--- START ---
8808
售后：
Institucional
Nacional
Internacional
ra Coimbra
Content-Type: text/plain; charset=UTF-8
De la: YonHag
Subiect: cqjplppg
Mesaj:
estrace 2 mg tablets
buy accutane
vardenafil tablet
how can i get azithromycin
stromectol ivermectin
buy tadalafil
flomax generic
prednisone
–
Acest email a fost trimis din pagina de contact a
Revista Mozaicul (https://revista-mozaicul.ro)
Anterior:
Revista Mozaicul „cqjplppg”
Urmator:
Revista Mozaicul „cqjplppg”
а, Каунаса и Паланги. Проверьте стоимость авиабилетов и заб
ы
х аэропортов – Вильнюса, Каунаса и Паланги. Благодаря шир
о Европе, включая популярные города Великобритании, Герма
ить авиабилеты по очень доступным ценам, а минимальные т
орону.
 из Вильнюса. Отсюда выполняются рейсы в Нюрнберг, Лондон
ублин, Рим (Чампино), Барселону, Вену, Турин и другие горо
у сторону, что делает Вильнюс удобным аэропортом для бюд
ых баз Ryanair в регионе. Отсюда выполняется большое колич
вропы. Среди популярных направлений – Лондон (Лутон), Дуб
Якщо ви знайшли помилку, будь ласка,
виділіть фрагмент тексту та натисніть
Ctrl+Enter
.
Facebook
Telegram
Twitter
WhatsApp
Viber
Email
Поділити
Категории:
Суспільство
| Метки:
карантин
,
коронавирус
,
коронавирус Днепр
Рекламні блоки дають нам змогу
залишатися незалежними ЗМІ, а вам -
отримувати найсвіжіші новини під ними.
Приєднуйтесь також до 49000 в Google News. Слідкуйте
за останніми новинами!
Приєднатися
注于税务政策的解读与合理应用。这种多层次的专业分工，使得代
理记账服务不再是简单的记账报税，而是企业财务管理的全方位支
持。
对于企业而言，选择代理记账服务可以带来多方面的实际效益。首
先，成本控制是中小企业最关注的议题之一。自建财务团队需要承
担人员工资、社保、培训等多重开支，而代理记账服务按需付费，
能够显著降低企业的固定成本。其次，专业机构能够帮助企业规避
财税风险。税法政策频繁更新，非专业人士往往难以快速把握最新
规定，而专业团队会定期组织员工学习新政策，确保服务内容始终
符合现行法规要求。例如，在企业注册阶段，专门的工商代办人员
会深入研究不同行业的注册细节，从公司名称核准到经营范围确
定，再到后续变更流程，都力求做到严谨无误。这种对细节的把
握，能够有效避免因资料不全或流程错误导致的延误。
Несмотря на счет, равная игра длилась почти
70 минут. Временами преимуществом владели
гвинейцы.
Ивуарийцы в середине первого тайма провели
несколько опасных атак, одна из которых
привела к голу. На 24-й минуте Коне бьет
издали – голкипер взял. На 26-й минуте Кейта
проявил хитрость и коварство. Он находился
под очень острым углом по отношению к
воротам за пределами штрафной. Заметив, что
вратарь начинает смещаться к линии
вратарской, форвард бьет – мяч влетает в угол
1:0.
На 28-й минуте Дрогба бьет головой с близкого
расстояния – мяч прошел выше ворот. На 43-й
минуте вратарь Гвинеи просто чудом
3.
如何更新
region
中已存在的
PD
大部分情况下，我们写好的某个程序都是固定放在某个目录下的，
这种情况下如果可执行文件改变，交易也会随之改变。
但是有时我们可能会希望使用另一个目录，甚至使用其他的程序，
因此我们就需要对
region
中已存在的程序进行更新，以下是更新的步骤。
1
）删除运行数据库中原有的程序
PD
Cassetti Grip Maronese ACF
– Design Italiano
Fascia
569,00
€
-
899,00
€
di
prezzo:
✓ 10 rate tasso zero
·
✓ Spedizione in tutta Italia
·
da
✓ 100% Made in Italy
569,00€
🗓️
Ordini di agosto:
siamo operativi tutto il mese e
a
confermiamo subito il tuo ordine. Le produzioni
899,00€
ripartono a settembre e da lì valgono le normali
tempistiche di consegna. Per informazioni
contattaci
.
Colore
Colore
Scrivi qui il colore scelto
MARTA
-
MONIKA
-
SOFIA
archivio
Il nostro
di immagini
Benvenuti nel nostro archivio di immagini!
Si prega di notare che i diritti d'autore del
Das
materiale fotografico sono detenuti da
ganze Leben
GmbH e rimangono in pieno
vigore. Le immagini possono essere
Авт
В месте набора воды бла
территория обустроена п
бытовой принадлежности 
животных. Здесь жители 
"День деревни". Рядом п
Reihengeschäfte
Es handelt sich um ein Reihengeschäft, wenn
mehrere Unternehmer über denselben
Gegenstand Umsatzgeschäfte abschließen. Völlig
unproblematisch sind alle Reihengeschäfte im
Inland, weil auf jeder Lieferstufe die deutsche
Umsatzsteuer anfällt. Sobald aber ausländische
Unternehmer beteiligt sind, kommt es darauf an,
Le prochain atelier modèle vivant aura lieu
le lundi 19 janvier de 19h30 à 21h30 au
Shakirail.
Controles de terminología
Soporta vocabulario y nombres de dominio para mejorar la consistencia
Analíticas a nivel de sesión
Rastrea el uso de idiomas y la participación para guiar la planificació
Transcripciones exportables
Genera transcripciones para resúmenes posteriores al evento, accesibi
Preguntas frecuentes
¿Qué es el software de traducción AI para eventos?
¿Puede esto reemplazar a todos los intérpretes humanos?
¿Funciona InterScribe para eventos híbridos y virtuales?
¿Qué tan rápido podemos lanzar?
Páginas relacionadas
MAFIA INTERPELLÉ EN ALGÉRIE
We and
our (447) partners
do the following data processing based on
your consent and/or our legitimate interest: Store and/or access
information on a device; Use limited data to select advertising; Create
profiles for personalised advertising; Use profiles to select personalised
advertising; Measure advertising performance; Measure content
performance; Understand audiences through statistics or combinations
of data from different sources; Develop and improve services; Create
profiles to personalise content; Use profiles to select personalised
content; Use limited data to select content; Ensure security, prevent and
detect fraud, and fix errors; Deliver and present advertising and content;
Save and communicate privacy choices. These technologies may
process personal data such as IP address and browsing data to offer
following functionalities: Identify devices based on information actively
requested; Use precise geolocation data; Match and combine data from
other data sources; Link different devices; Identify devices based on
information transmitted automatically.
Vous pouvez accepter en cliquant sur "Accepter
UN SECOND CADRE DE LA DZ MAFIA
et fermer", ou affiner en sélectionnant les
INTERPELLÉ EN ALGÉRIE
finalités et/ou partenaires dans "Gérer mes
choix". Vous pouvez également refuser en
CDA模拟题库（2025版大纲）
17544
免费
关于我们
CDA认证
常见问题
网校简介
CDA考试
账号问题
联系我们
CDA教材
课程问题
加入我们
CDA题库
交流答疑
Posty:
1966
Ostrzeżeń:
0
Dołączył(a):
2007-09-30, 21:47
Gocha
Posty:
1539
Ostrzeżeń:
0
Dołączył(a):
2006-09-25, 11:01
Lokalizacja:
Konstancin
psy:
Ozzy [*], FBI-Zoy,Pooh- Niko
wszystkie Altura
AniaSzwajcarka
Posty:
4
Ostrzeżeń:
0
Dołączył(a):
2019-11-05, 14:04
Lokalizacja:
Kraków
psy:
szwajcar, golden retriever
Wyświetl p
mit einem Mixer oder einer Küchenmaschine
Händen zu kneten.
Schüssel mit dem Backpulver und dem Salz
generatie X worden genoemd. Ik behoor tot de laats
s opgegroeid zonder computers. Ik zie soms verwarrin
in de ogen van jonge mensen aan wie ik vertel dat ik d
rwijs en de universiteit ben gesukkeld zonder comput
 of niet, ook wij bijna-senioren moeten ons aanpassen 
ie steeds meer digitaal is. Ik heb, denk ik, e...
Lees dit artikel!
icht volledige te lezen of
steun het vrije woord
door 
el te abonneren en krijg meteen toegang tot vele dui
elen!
--- END ---
Pull every line containing "personalised" from the material above.

- **ANSWER FOR THE TASK**
profiles for personalised advertising; Use profiles to select personalised
profiles to personalise content; Use profiles to select personalised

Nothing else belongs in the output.